British Prime Minister David
Cameron recently raised a few eyebrows by declaring that Britain is a Christian
country. Cameron and his allies in the Church then explained, somewhat
defiantly, that Christianity had supplied the core of Britain’s culture and
history, and that to ignore the contribution was untruthful. This need not be especially controversial. Cameron is a Tory, after all, and
the enshrinement of the Church of England within the official structure of the
British state is not new. Still, Cameron’s remark and the reaction that has
followed are worth unpacking, for what they suggest about secularism in
democracy. For while Cameron may simply have repeated an old bit of dogma, he
also highlighted the instability of the opposition between ‘secular’ and
‘religious’ nationhoods, and the place-specific nature of the instability.
Is Britain a Christian country?
It is less ‘Christian’ today than it was ten, fifty or a hundred
years ago: a much smaller percentage of the population identifies itself as
Christian.

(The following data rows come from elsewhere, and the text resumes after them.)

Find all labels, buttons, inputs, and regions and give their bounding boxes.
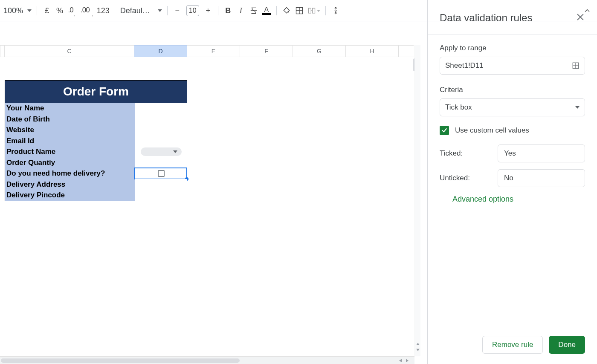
vertical-scrollbar[interactable] bbox=[414, 45, 420, 356]
merge-cells-button[interactable] bbox=[306, 4, 322, 17]
form-label: Delivery Pincode bbox=[5, 190, 135, 201]
strikethrough-icon bbox=[249, 6, 258, 15]
scrollbar-thumb[interactable] bbox=[1, 358, 240, 363]
done-button[interactable]: Done bbox=[549, 336, 585, 354]
form-label: Order Quantiy bbox=[5, 157, 135, 168]
form-cell[interactable] bbox=[135, 114, 187, 125]
separator bbox=[218, 6, 218, 15]
checkbox-icon[interactable] bbox=[158, 170, 165, 177]
form-cell[interactable] bbox=[135, 124, 187, 136]
form-cell[interactable] bbox=[135, 190, 187, 201]
svg-rect-1 bbox=[308, 8, 311, 13]
svg-point-4 bbox=[335, 10, 336, 11]
criteria-label: Criteria bbox=[440, 86, 585, 94]
more-formats-button[interactable]: 123 bbox=[95, 4, 111, 17]
column-header[interactable]: H bbox=[346, 45, 399, 57]
text-color-button[interactable]: A bbox=[260, 4, 273, 17]
ticked-input[interactable]: Yes bbox=[498, 144, 585, 162]
borders-icon bbox=[295, 6, 304, 15]
form-row: Email Id bbox=[5, 136, 187, 147]
collapse-toolbar-button[interactable] bbox=[581, 4, 594, 17]
format-percent-button[interactable]: % bbox=[53, 4, 66, 17]
select-range-icon[interactable] bbox=[572, 62, 580, 69]
increase-font-size-button[interactable]: + bbox=[202, 4, 214, 17]
ticked-label: Ticked: bbox=[440, 149, 463, 158]
criteria-dropdown[interactable]: Tick box bbox=[440, 98, 585, 116]
dropdown-chip[interactable] bbox=[141, 147, 182, 156]
separator bbox=[115, 6, 115, 15]
decrease-decimal-button[interactable]: .0← bbox=[66, 4, 79, 17]
sidebar-footer: Remove rule Done bbox=[428, 328, 597, 364]
svg-point-5 bbox=[335, 12, 336, 14]
unticked-input[interactable]: No bbox=[498, 169, 585, 187]
ticked-value-row: Ticked: Yes bbox=[440, 144, 585, 162]
form-label: Website bbox=[5, 124, 135, 136]
form-title: Order Form bbox=[5, 81, 187, 103]
form-label: Date of Birth bbox=[5, 114, 135, 125]
unticked-value-row: Unticked: No bbox=[440, 169, 585, 187]
separator bbox=[325, 6, 326, 15]
arrow-left-icon: ← bbox=[73, 13, 77, 18]
more-toolbar-button[interactable] bbox=[329, 4, 342, 17]
form-label: Your Name bbox=[5, 103, 135, 114]
zoom-value: 100% bbox=[3, 6, 23, 15]
horizontal-scrollbar[interactable] bbox=[0, 356, 414, 364]
apply-to-range-input[interactable]: Sheet1!D11 bbox=[440, 57, 585, 75]
column-header-selected[interactable]: D bbox=[134, 45, 187, 57]
separator bbox=[167, 6, 168, 15]
form-cell[interactable] bbox=[135, 179, 187, 190]
separator bbox=[276, 6, 277, 15]
form-cell-dropdown[interactable] bbox=[135, 146, 187, 157]
toolbar: 100% £ % .0← .00→ 123 Defaul… − 10 + B I… bbox=[0, 0, 597, 21]
zoom-dropdown[interactable]: 100% bbox=[2, 4, 33, 17]
form-cell[interactable] bbox=[135, 103, 187, 114]
data-validation-sidebar: Data validation rules Apply to range She… bbox=[427, 0, 597, 364]
sidebar-body: Apply to range Sheet1!D11 Criteria Tick … bbox=[428, 35, 597, 328]
custom-values-checkbox[interactable] bbox=[440, 126, 449, 135]
check-icon bbox=[441, 127, 448, 134]
form-cell[interactable] bbox=[135, 136, 187, 147]
column-header[interactable]: F bbox=[240, 45, 293, 57]
strikethrough-button[interactable] bbox=[247, 4, 260, 17]
borders-button[interactable] bbox=[293, 4, 306, 17]
order-form: Order Form Your Name Date of Birth Websi… bbox=[5, 80, 187, 201]
remove-rule-button[interactable]: Remove rule bbox=[482, 336, 543, 354]
form-row: Website bbox=[5, 124, 187, 136]
font-size-input[interactable]: 10 bbox=[186, 5, 199, 16]
svg-rect-2 bbox=[312, 8, 315, 13]
advanced-options-toggle[interactable]: Advanced options bbox=[452, 195, 585, 204]
scroll-right-icon[interactable] bbox=[406, 359, 409, 362]
column-header[interactable]: E bbox=[187, 45, 240, 57]
color-swatch bbox=[262, 13, 271, 15]
increase-decimal-button[interactable]: .00→ bbox=[79, 4, 95, 17]
bold-button[interactable]: B bbox=[222, 4, 235, 17]
apply-to-range-label: Apply to range bbox=[440, 44, 585, 52]
form-label: Delivery Address bbox=[5, 179, 135, 190]
custom-values-label: Use custom cell values bbox=[455, 126, 529, 135]
scroll-down-icon[interactable] bbox=[416, 349, 420, 351]
fill-color-button[interactable] bbox=[280, 4, 293, 17]
caret-down-icon bbox=[158, 9, 162, 12]
form-row: Date of Birth bbox=[5, 114, 187, 125]
form-cell-checkbox[interactable] bbox=[135, 168, 187, 179]
form-row: Delivery Pincode bbox=[5, 190, 187, 201]
format-currency-button[interactable]: £ bbox=[41, 4, 53, 17]
form-label: Email Id bbox=[5, 136, 135, 147]
column-headers: C D E F G H bbox=[0, 45, 414, 57]
scroll-up-icon[interactable] bbox=[416, 343, 420, 345]
italic-button[interactable]: I bbox=[235, 4, 247, 17]
column-header[interactable] bbox=[0, 45, 5, 57]
scroll-left-icon[interactable] bbox=[399, 359, 402, 362]
column-header[interactable]: G bbox=[293, 45, 346, 57]
column-header[interactable] bbox=[399, 45, 414, 57]
decrease-font-size-button[interactable]: − bbox=[171, 4, 184, 17]
separator bbox=[37, 6, 37, 15]
column-header[interactable]: C bbox=[5, 45, 134, 57]
form-row: Order Quantiy bbox=[5, 157, 187, 168]
form-cell[interactable] bbox=[135, 157, 187, 168]
font-family-dropdown[interactable]: Defaul… bbox=[119, 4, 164, 17]
unticked-label: Unticked: bbox=[440, 174, 470, 182]
form-row: Delivery Address bbox=[5, 179, 187, 190]
caret-down-icon bbox=[317, 10, 320, 12]
svg-point-3 bbox=[335, 8, 336, 9]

In 2001, seventy-two percent of Britons identified themselves as
Christian, whereas in 2011, the percentage figure was fifty-nine. By 2030,
Christians will be a minority in what a Church of England official emphasized
was ‘their own land.’ There are too many people around with names like Hasan
and Patel, and obviously Cameron was dog-whistling to a
beleaguered Little England of people with names like Smith, Jones and Morrissey. As a
political tactic, it has its immediate roots in the rhetoric of the National
Front and BNP (not to mention Margaret Thatcher): this is our own land, not theirs/yours.
The sharp reaction is a commendable, if unsurprising, refusal by liberal
nationalists to accept such naked racism. But it is also a sign of a problem within supposedly unproblematic white Britain:
if Albion is a Christian country, then it has shrunk by as many as four
million souls in the first decade of the twenty-first century.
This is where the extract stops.